On le voit, l’immédiateté apparait trop souvent comme l’élément central de l’action. Immédiateté dans laquelle l’émotion devient un marqueur pour beaucoup de ceux qui ont des responsabilités et agissent dans l’espace public.

Un bijoutier tirant dans le dos d’un des cambrioleurs, tuant celui-ci, est mis en examen et voilà que l’opinion manifeste son soutien au bijoutier et à son acte par une pétition sur le net qui recueille un nombre impressionnant de signatures

Immédiateté qui nous fait oublier que nous sommes dans un Etat de droit qui s’est construit au cours d’une longue histoire et qui a créé un pouvoir judiciaire pour éviter la loi du talion.

Le discours du ministre de l’intérieur, (quelle que soit son intention) et son utilisation médiatique stigmatise fortement la population Rom et sa différence dans sa façon de vivre. Et voilà que la polémique enfle et les Rom deviennent pour 95% des français des gens qui s’intègrent mal et deviennent l’incarnation de nos peurs individuelles et collectives.

Immédiateté qui nous fait oublier qu’au cours du XIX° siècle, lors de la révolution industrielle naissante, les ouvriers étaient considérés par la classe possédante, comme «les nouveaux barbares », "porteurs de maladies, de vices et de crimes, une classe sans instruction dangereuse pour la société".

Christiane Taubira, lors de son passage à France 2 dans l’émission « des paroles et des actes » a su donner de la hauteur, à s’extraire de l’immédiateté, de l’émotion qui guide trop souvent l’action. Elle a rappelé à David Pujadas qui l’interrogeait sur ce qu’il fallait faire en réponse à une mère témoignant de l’agression de sa fille par un récidiviste, que la justice ne se rendait pas sur un plateau de télévision, rappelant que même les journalistes doivent se rappeler que l’on vit dans un Etat de droit. Ça fait du bien, mais c’est trop rare.

Cette exigence de prendre toute la complexité en compte n’est pas réservée uniquement aux hommes et femmes politiques au gouvernement. Elle doit être celle des responsables politiques d’opposition quand on se dit démocrate.

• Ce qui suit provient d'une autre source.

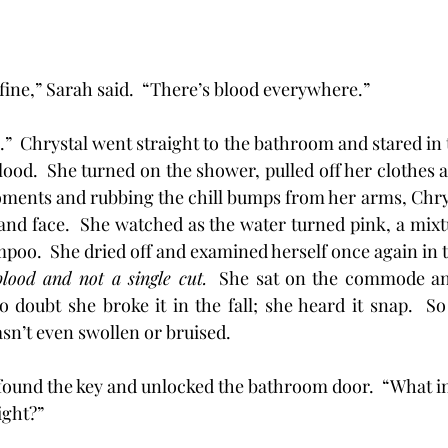
 fine,” Sarah said.  “There’s blood everywhere.”
ood.  She turned on the shower, pulled off her clothes an
oments and rubbing the chill bumps from her arms, Chry
and face.  She watched as the water turned pink, a mixtu
poo.  She dried off and examined herself once again in t
ood and not a single cut.
  She sat on the commode and
 doubt she broke it in the fall; she heard it snap.  S
asn’t even swollen or bruised.
Sarah found the key and unlocked the bathroom door.  “What 
ght?” 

Se servir de faits divers ou des fragilités de populations, pour nourrir ses ambitions, n’est digne d’aucun responsable politique et plus largement d’aucune personne agissant dans l’espace public.

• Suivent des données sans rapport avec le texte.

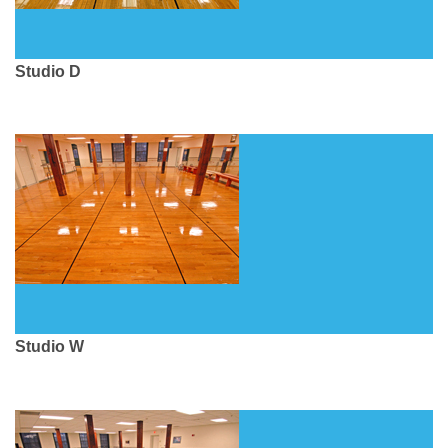
Studio D
Studio W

Ne considérer l’individu que dans ses préoccupations immédiates, en ne voyant dans celles-ci que du bon sens pour légitimer son action, c’est ne respecter l’homme ni dans sa complexité ni dans son rapport à son histoire et à son avenir.

Quel avenir pour une société qui laisse mourir noyés, plus de 300 migrants fuyant la misère de leurs pays, au large de Lampedusa ?

Quel avenir pour une société qui fait l’apologie de la richesse de quelques-uns, alors que progressent les inégalités avec son cortège de précarité et de pauvreté qu’elles génèrent?

Quel avenir pour une société qui fait d’une communauté de 20 000 personnes, le bouc émissaire de tous nos doutes, nos craintes, nos difficultés, notre mal-vivre.

L’immédiateté est le champ où les expressions les plus primaires de l’homme se manifestent. N’agir que sur terrain, c’est privilégier l’instinct au détriment de la réflexion, l’émotion par rapport à l’empathie, c’est sacrifier le long terme pour le court terme, le travail dans la durée pour l’urgence.

N’en déplaise à la droite républicaine que je respecte, Le mandat de Nicolas Sarkozy aura contribué à faire monter dans l’opinion l’idée que l’on pouvait s’affranchir de quelques principes pour répondre à cette immédiateté. Un certain nombre de ses discours sur les juges d’instructions, les syndicats, la laïcité, le droit du travail, sa critique populiste des institutions…, ont eu pour effet de laisser penser que tout pouvait se contester au regard des besoins immédiats, y compris les règles de notre « Vivre ensemble ».

Attention, les digues sont fragiles. La démocratie mérite autre chose que des préoccupations électoralistes, surtout à la veille d’échéances électorales.

Gaby BONNAND

Histoire, avenir, immédiateté et politique.